#### [WHAT YOU HAVE TO DO]
Transcribe the lines below exactly, beginning with the line that holds "8,000mAh battery, a flagship Snapdragon" and ending with the final line, both included. Pictures are to be left out.
(SOURCE MATERIAL Opens)
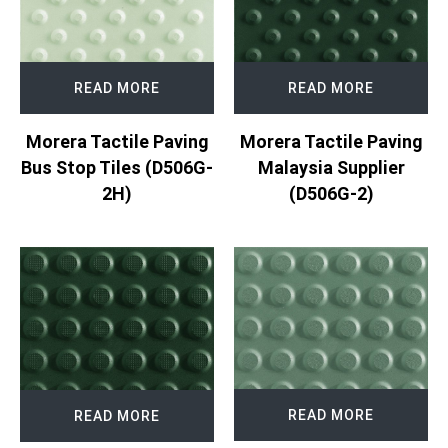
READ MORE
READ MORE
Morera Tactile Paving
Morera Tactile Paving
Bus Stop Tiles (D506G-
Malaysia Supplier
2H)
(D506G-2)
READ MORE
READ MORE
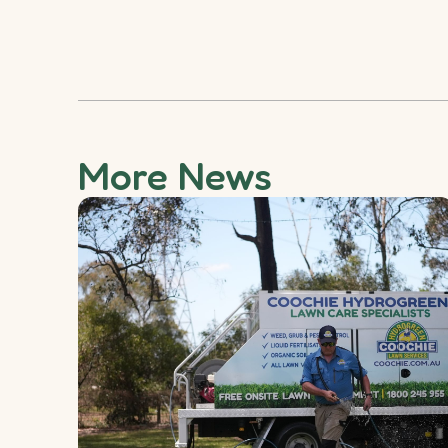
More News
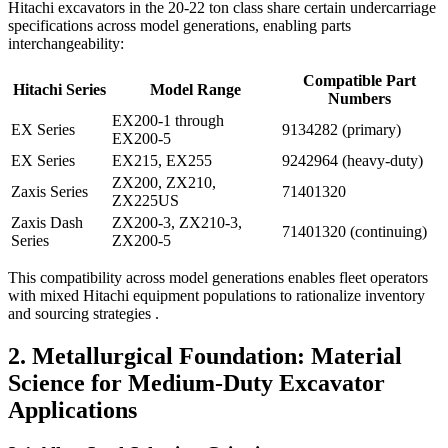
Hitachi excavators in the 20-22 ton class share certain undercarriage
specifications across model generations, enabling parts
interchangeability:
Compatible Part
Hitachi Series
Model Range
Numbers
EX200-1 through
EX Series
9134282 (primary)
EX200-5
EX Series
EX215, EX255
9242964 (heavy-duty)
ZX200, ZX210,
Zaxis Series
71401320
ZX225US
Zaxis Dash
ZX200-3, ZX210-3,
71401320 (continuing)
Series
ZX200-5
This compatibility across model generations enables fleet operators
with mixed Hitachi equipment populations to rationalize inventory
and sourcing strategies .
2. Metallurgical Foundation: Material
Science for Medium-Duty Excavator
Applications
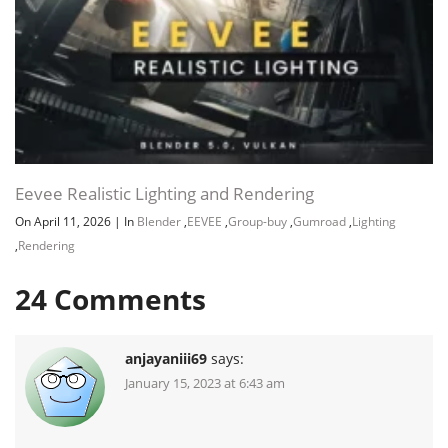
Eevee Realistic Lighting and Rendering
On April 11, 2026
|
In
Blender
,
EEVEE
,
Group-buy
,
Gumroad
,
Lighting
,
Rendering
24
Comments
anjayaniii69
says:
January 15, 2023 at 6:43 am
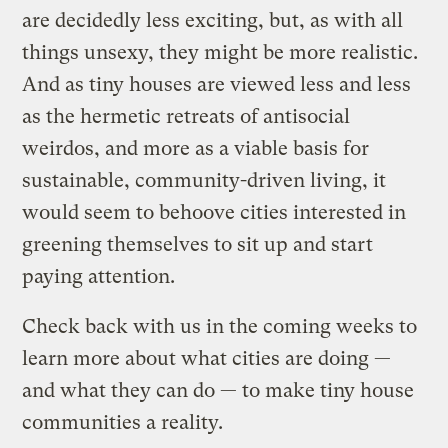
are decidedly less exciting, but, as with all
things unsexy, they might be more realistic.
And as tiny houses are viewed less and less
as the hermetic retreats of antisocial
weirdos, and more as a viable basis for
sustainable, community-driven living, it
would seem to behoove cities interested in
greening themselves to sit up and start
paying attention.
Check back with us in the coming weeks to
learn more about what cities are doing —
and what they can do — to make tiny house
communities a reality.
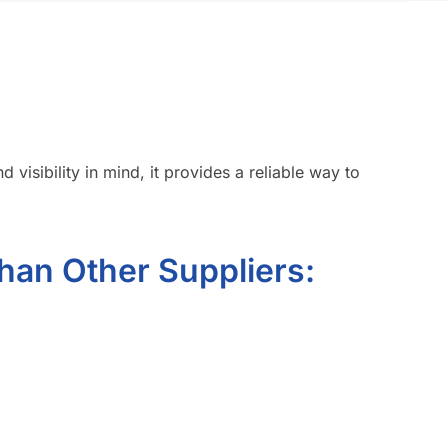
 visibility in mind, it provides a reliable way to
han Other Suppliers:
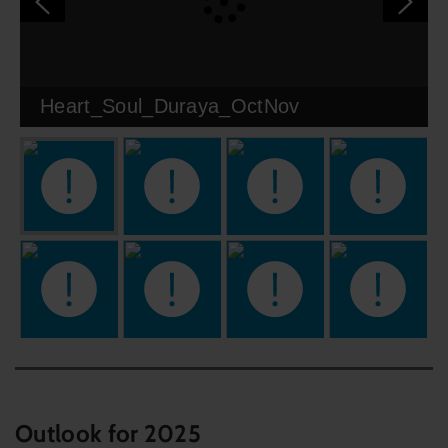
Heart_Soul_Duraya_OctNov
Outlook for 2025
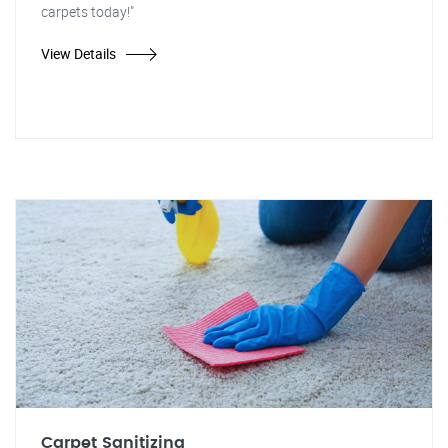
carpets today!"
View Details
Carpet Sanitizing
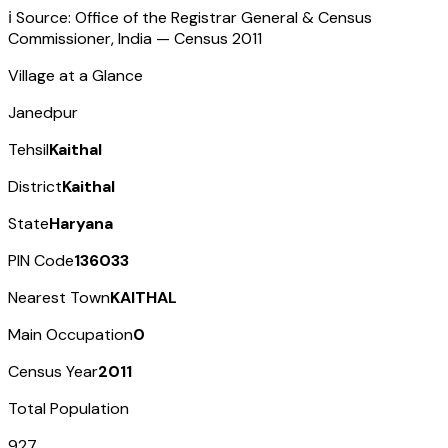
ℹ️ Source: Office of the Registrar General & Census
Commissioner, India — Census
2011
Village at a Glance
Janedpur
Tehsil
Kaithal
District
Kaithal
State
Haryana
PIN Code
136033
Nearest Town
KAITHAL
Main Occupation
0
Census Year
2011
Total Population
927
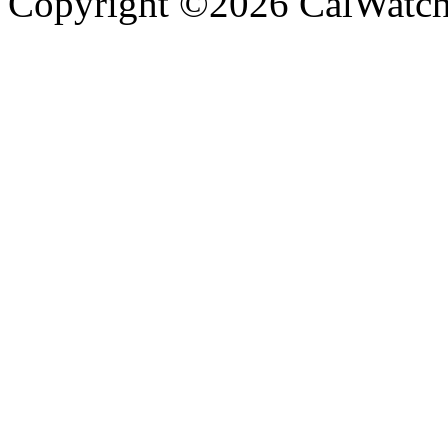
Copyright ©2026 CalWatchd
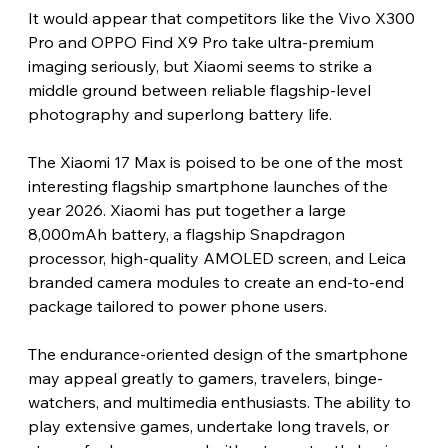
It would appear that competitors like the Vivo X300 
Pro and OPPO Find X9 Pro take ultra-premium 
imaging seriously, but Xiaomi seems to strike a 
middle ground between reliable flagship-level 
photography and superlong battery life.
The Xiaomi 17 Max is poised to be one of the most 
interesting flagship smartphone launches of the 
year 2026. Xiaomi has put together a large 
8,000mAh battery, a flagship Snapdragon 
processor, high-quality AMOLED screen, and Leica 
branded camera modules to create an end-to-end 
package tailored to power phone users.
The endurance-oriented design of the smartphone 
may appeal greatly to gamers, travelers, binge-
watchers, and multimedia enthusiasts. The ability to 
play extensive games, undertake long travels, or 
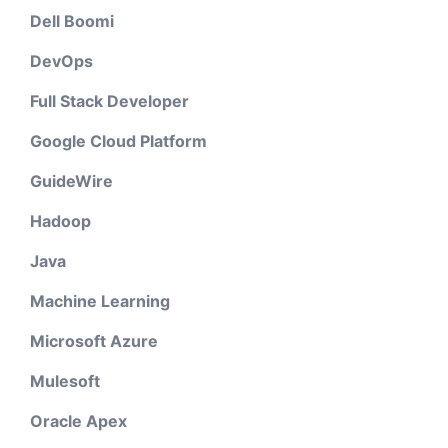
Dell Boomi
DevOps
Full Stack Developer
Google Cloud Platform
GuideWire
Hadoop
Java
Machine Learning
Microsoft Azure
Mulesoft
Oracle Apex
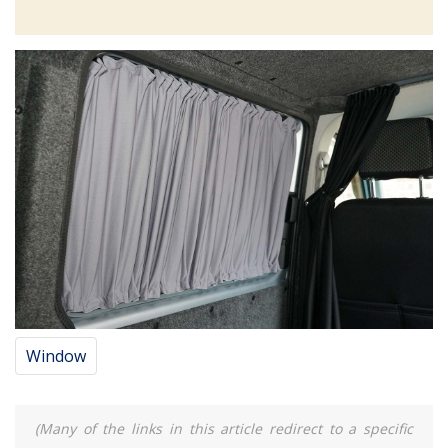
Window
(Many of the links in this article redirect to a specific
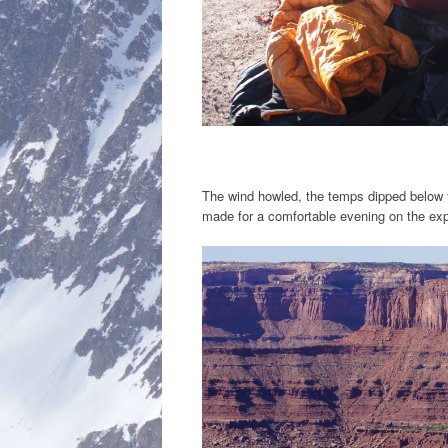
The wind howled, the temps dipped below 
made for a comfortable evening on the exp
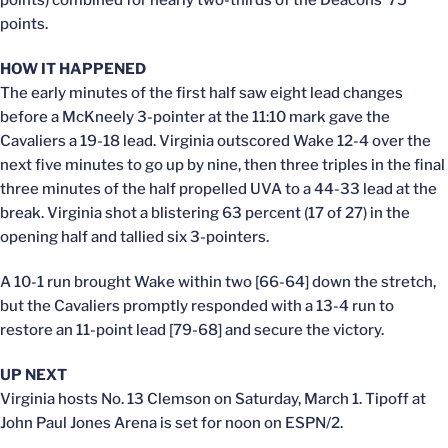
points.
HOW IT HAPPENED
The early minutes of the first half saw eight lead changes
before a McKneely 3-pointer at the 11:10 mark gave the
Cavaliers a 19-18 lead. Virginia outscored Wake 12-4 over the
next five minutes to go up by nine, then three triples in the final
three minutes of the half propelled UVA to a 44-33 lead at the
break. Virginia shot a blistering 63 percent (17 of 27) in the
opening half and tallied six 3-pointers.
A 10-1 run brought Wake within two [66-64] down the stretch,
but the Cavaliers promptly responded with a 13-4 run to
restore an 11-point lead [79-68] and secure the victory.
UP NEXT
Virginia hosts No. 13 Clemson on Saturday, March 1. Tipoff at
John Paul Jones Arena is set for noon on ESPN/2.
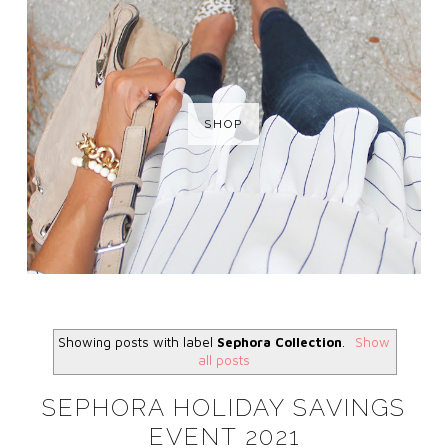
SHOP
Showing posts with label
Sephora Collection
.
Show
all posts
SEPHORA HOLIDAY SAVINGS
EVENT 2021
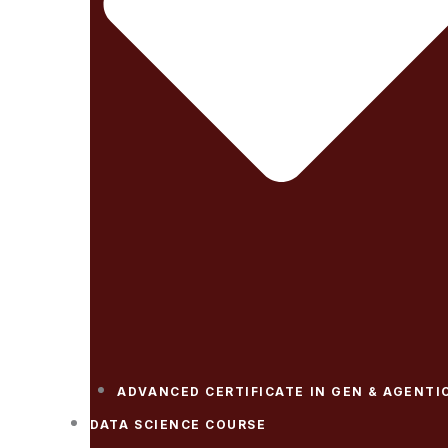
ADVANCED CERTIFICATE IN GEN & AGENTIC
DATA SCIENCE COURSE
(SOURCE MATERIAL Closes)
#### [EXERCISE RESPONSE]
8,000mAh battery, a flagship Snapdragon 
processor, high-quality AMOLED screen, and Leica 
branded camera modules to create an end-to-end 
package tailored to power phone users.
The endurance-oriented design of the smartphone 
may appeal greatly to gamers, travelers, binge-
watchers, and multimedia enthusiasts. The ability to 
play extensive games, undertake long travels, or 
Dell Boomi
DevOps
Full Stack Developer
Google Cloud Platform
GuideWire
Hadoop
Java
Machine Learning
Microsoft Azure
Mulesoft
Oracle Apex
Window
(Many of the links in this article redirect to a specific
The wind howled, the temps dipped below 
made for a comfortable evening on the exp
points.
HOW IT HAPPENED
The early minutes of the first half saw eight lead changes
before a McKneely 3-pointer at the 11:10 mark gave the
Cavaliers a 19-18 lead. Virginia outscored Wake 12-4 over the
next five minutes to go up by nine, then three triples in the final
three minutes of the half propelled UVA to a 44-33 lead at the
break. Virginia shot a blistering 63 percent (17 of 27) in the
opening half and tallied six 3-pointers.
A 10-1 run brought Wake within two [66-64] down the stretch,
but the Cavaliers promptly responded with a 13-4 run to
restore an 11-point lead [79-68] and secure the victory.
UP NEXT
Virginia hosts No. 13 Clemson on Saturday, March 1. Tipoff at
John Paul Jones Arena is set for noon on ESPN/2.
SHOP
Showing posts with label
Sephora Collection
.
Show
all posts
SEPHORA HOLIDAY SAVINGS
EVENT 2021
ADVANCED CERTIFICATE IN GEN & AGENTIC
DATA SCIENCE COURSE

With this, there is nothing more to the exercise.